David se sentó, sosteniendo todavía la mano de Lucy. Después de un momento ella la retiró con suavidad y la apretó ella misma, hasta que sus dos manos quedaron con los nudillos blancos. Ninguno de los jóvenes se acercó a la sala de espera. David se preguntó dónde estarían esperando noticias de los suyos. O quizá no tenían que esperar en ningún lado, quizá simplemente sabían. Trató de alejar esa idea, irritado, sin creer en ella, pero sin poder quitársela de encima. Mucho tiempo después entró W-1 y dijo sin dirigirse a nadie en especiaclass="underline"

—Está descansando. Dormirá hasta mañana por la tarde. Podéis iros a casa.

Lucy se puso en pie.

—Deja que me quede con él. Por si necesita algo, o hay un cambio.

—No estará solo —dijo W-1. Se volvió hacia la puerta, se detuvo, miró hacia atrás y dijo a Vernon—: Lamento lo de tu hermano.

Y se marchó.

Lucy quedó allí, indecisa, hasta que Vernon la tomó del brazo.

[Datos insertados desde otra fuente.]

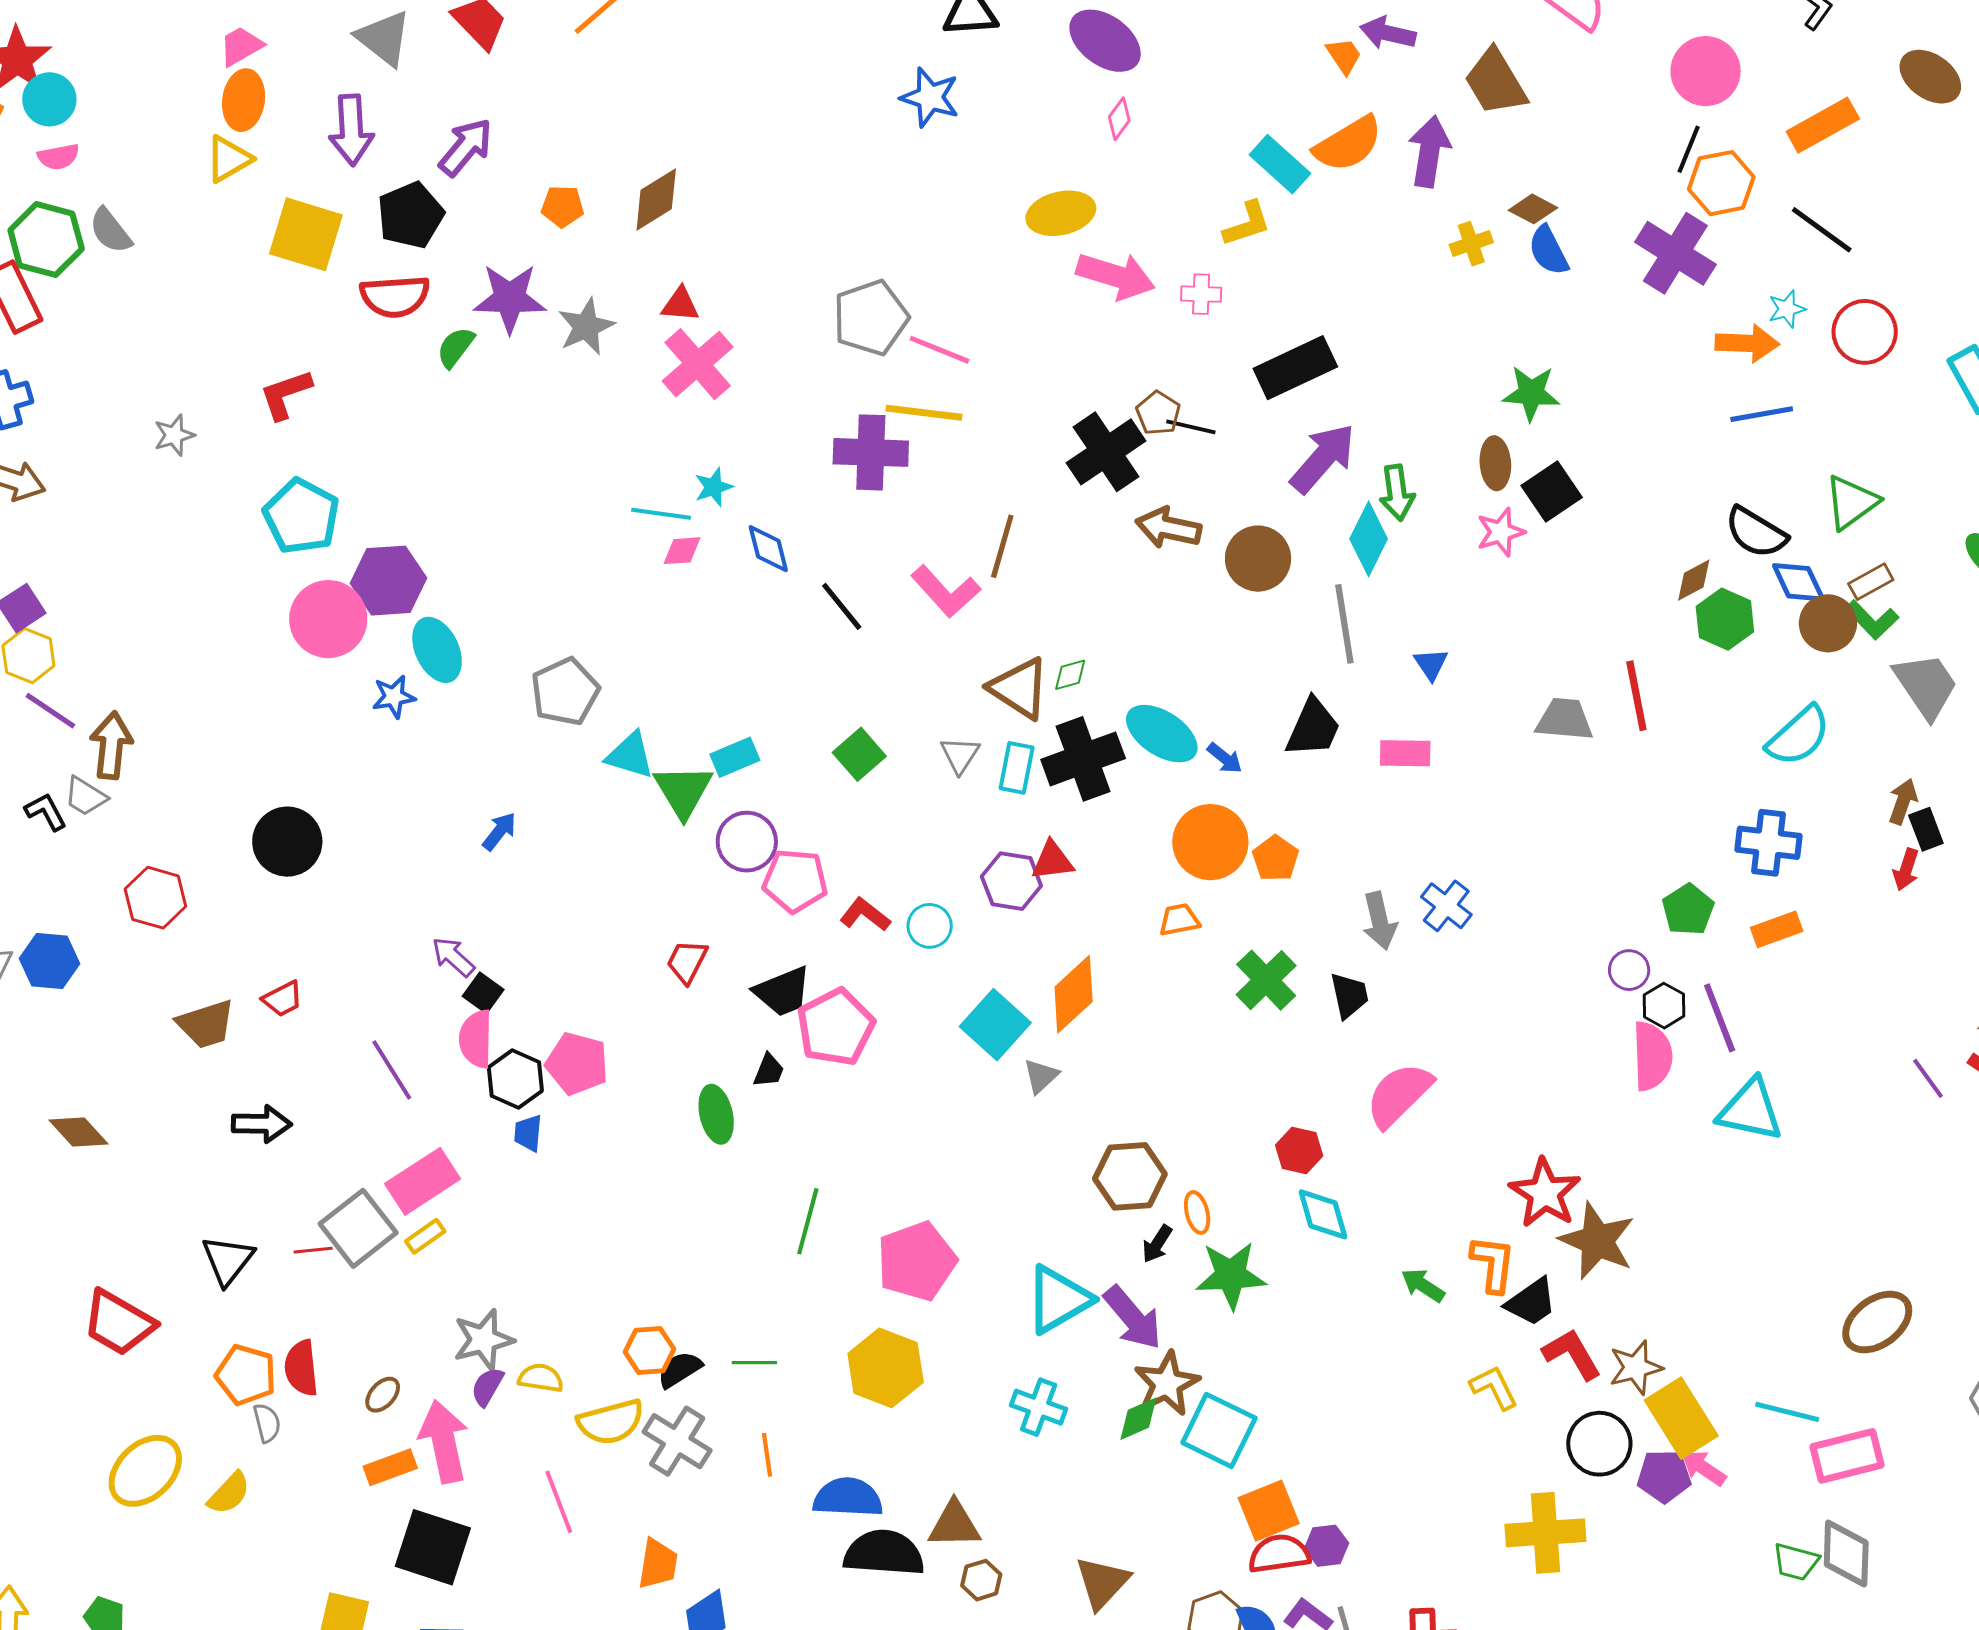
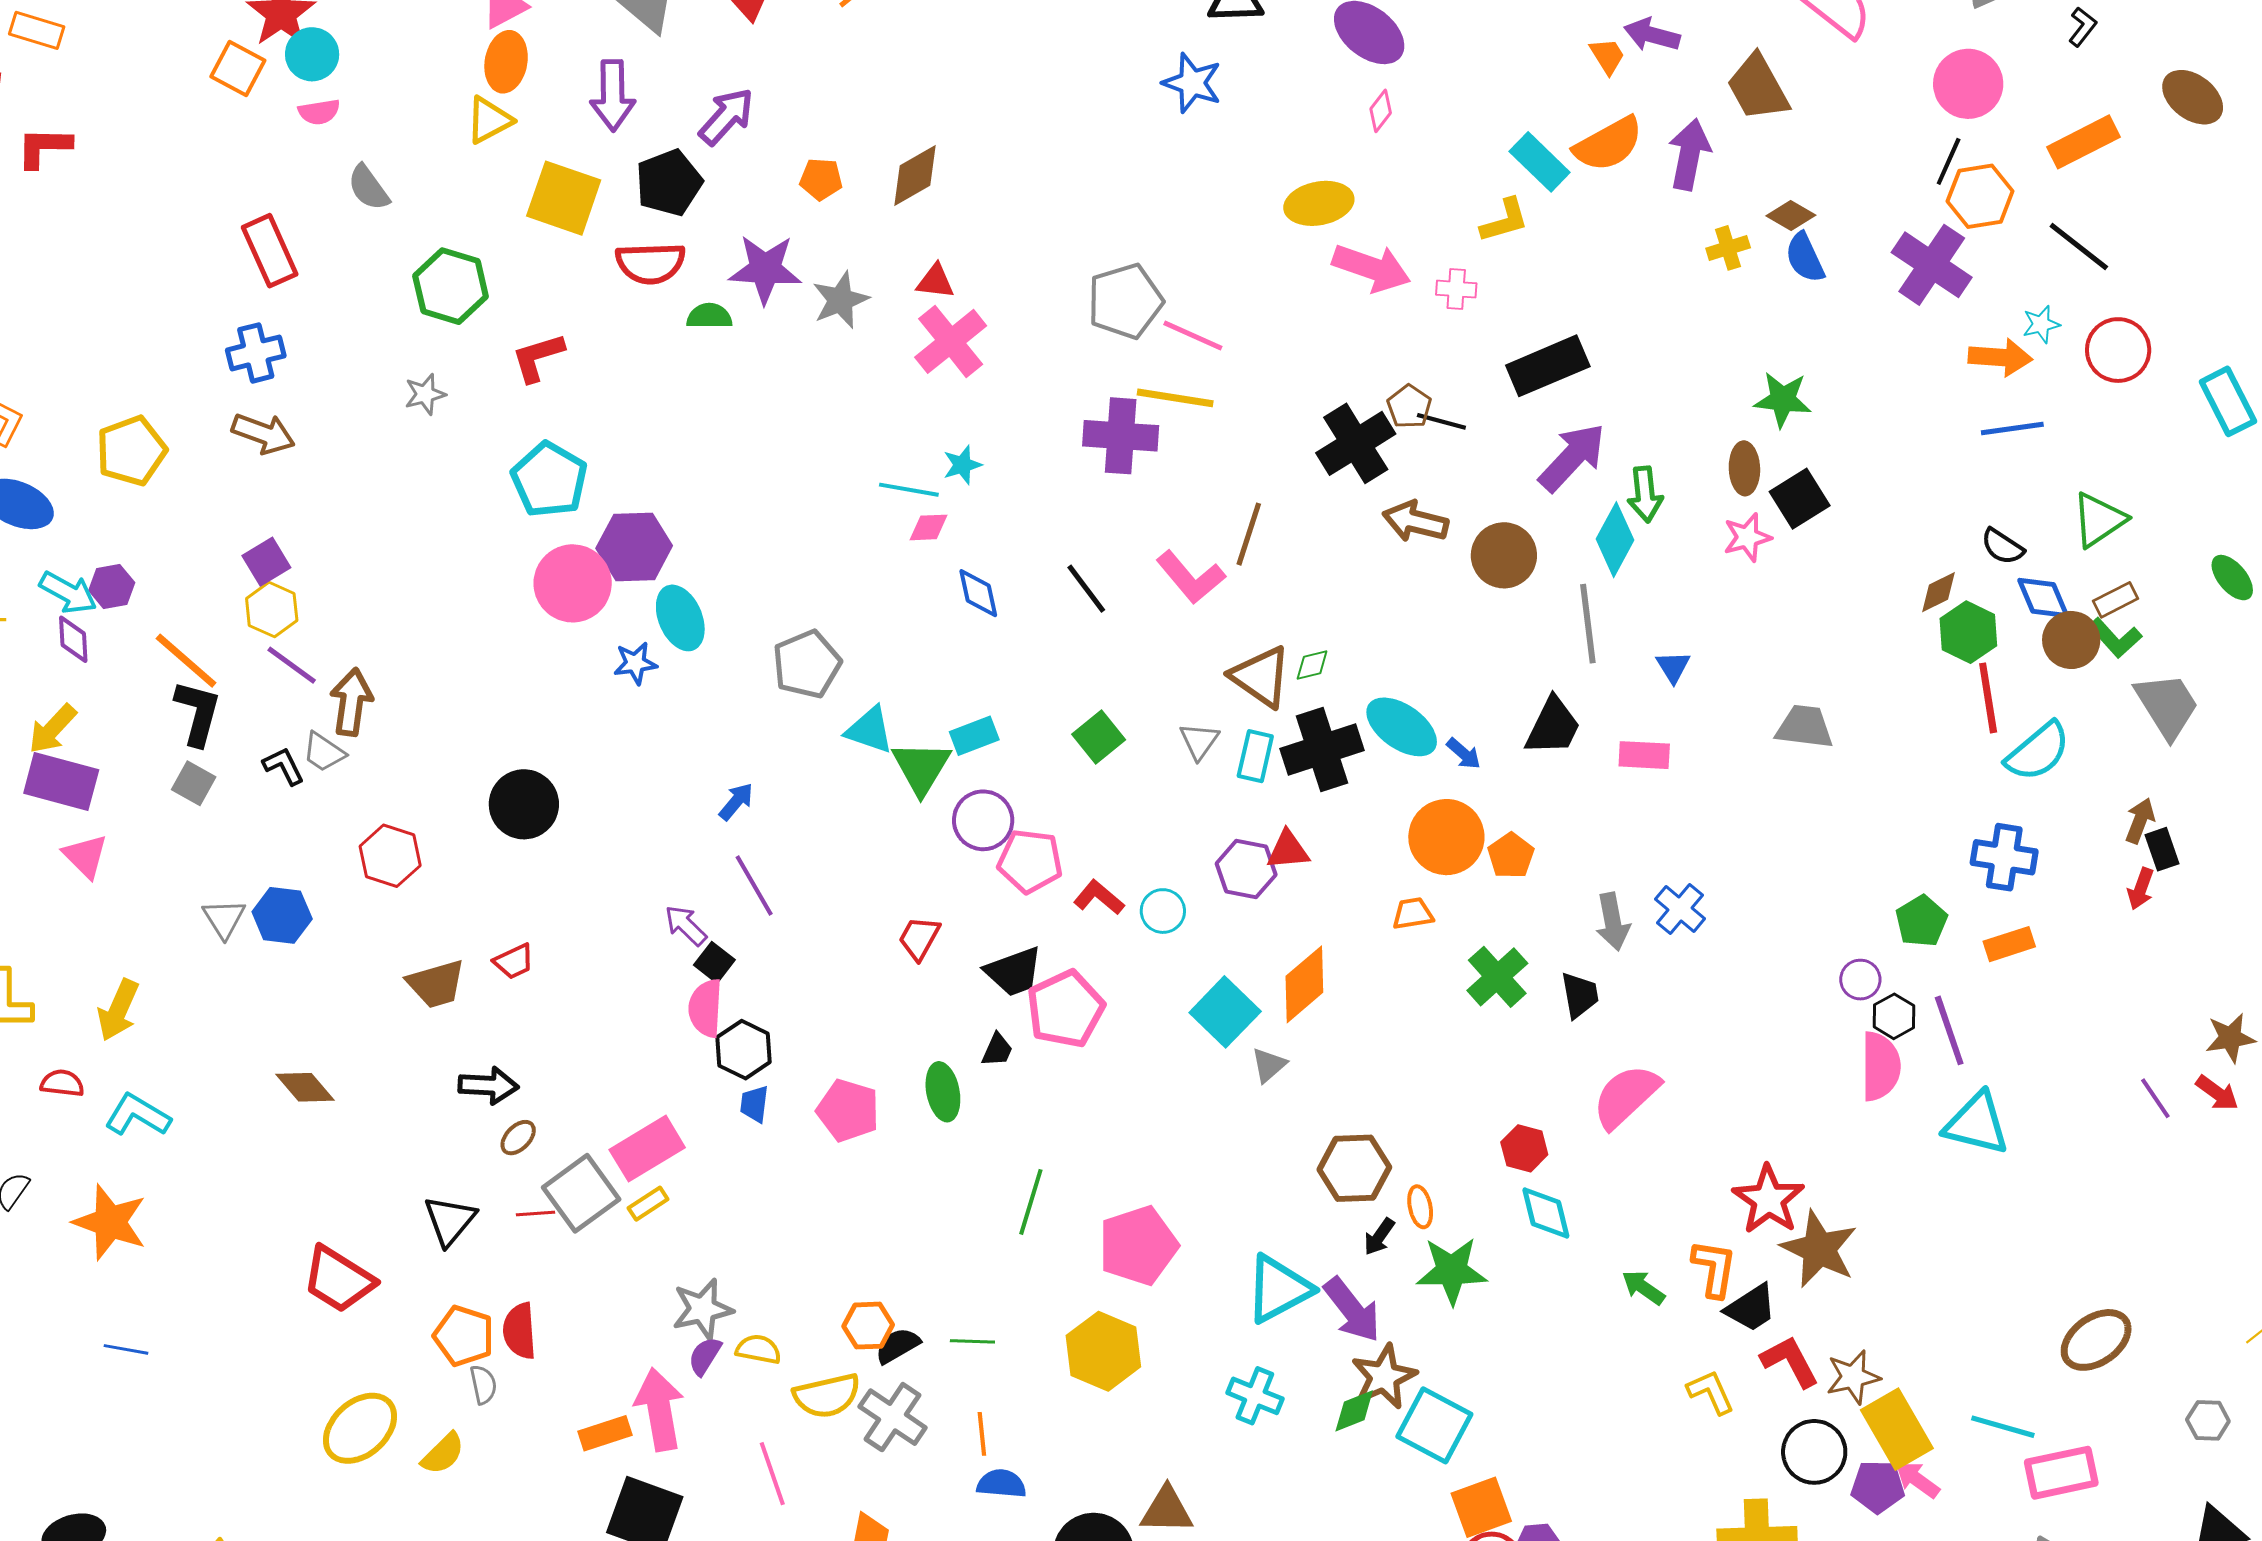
green hexagon: (46, 239) -> (451, 286), moved
green semicircle: (456, 347) -> (709, 316), turned 51
black semicircle: (1756, 532) -> (2003, 547), size x0.7
blue diamond: (768, 549) -> (978, 593), moved
red line: (1636, 696) -> (1988, 698), moved
pink pentagon: (577, 1064) -> (848, 1110), moved
purple line: (392, 1070) -> (754, 885), moved
brown ellipse: (383, 1395) -> (518, 1138), moved
blue semicircle: (848, 1498) -> (1001, 1484), moved, size x0.7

—Te acompañaré a casa —dijo, y ella asintió. David los vio marcharse juntos. Apagó la luz de la sala de espera y anduvo lentamente por el vestíbulo, sin un plan definido, sin pensar en irse a casa ni a ningún otro sitio. Se encontró frente a la oficina que usaba W-1 y golpeó suavemente. W-1 abrió la puerta. Parecía cansado, pensó David, y no estuvo seguro de que su sorpresa fuera lógica. Claro que estaba cansado. Tres operaciones. Parecía un Walt joven y fatigado, demasiado tenso para irse a dormir inmediatamente, demasiado cansado para quitarse la tensión andando un rato.

— ¿Puedo entrar? —preguntó David vacilante. W-1 asintió haciéndose a un lado. David entró; nunca había estado en esta oficina.

—Clarence no vivirá —dijo de pronto W-1.

Y su voz, detrás de David porque seguía en la puerta, era tan parecida a la de Walt que David sintió un estremecimiento de algo que podía ser miedo o, más posiblemente, se dijo, simplemente sorpresa.

—Hice lo que pude —dijo W-1. Dio la vuelta a su escritorio y se sentó.

W-1 se mantenía tranquilo, sin ninguno de los tics nerviosos que exhibía Walt, sin tamborilear con los dedos en la mesa, gesto que formaba parte de la conversación de Walt. Tampoco tiraba de sus orejas ni restregaba su nariz. Era un Walt al que le faltaba algo, pensó David. A todos les faltaba algo, tenían una zona muerta. Ahora, con la fatiga reflejada en su cara, W-1 estaba sentado, inmóvil, aguardando pacientemente que David comenzara, de la misma forma que un adulto podía aguardar a que un niño vacilante iniciara una conversación.

— ¿Cómo se enteró tu gente del accidente? —Preguntó David—. Nadie lo sabía.

W-1 se encogió de hombros. Una pregunta tonta, parecía sugerir.

—Lo supimos.

— ¿Qué estáis haciendo ahora en el laboratorio? —preguntó David, y oyó la tensión de su voz. De alguna manera habían hecho que se sintiera un entrometido; su pregunta parecía tonta.

—Perfeccionando los métodos —dijo W-1—. Lo de siempre.

Y algo más, pensó David, pero no insistió.

—El equipo se mantendrá en excelente estado durante años —dijo—. Y los métodos, aunque probablemente no sean los mejores que se puedan imaginar, son bastante eficaces. ¿Por qué interferir ahora, cuando el experimento parece haber dado resultado?